Funny that it wasn’t a gun that took out good old Mr. Sawyer after all. Thinking about it, he still wants to throw up.

“Why aren’t you afraid of guns?” Juliet asks and he feels goosebumps rise on his arms even in the heat.

“I ain’t afraid of anything, sweetheart,” he says.

She’s good enough not to point out he’s a liar. “Do you -” she begins, but doesn’t get to finish her sentence.

Sawyer shoots each can in succession, dead center. He looks at her and finds her frowning as he stomps over and forces the gun into her hand. He’s breathing hard, and he’s fighting to feel anything other than anger. “I shot a polar bear, and probably six or seven Others at this point counting the big guy who took the kid off the raft. And yeah. That guy in Australia. I got plenty of practice.”
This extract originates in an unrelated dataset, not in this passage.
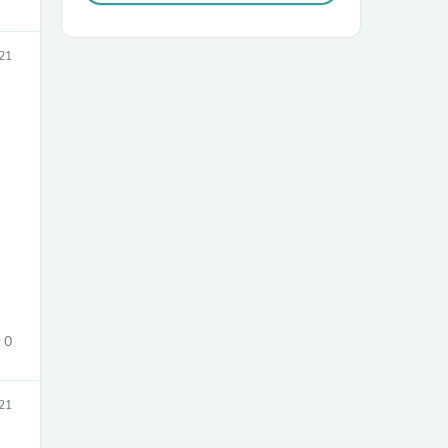
21
0
021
He uses the force of handing off the gun to shove her off balance. He glares hard at her, which is a mistake, because the look in her eyes burns into him, deep enough it’ll be hard to forget. He shakes his head and stomps off into the jungle, alone.

He doesn’t hear her trailing after him, but he didn’t expect to.

It rips the deep sucking wound in his heart open just a little bit wider as he struggles against it, the pain and utter despair he feels at missing them - all of them - the other survivors on the beach, who are god knows where if they’re even still alive. Somehow he’s the lucky one in all this, and he doesn’t understand how or why.

He gets good and lost in the jungle before he starts to wind his way back to Dharmaville. It’s for the best, he thinks, because he needed time to cool off. He walks into the house and finds himself looking for her despite himself. “Where’s Juliet?” he asks.

“Thought she was with you,” Jin says. There’s less hesitation now in his speech. They are all learning things here, adapting.

A river of panic flows through him that she’s not back yet, even though he knows she’s more than capable of defending herself. He turns toward the door, thinking he is going to have to go and find her, but it swings open. Juliet walks in, her shoulders tense. “Hey,” she says softly. She won’t meet his eyes, but it’s obvious to him that she’s been crying.

“You okay?” he asks in a gentle voice, fighting the need to add ‘sweetheart’ to the end of it, wanting to pull her against him and hold her to make sure she’s all right.

“Fine.” She nods tightly and slips past him.

He almost reaches for her, but he lets her go. Then he turns to Jin, who gives him a knowing look before he turns away.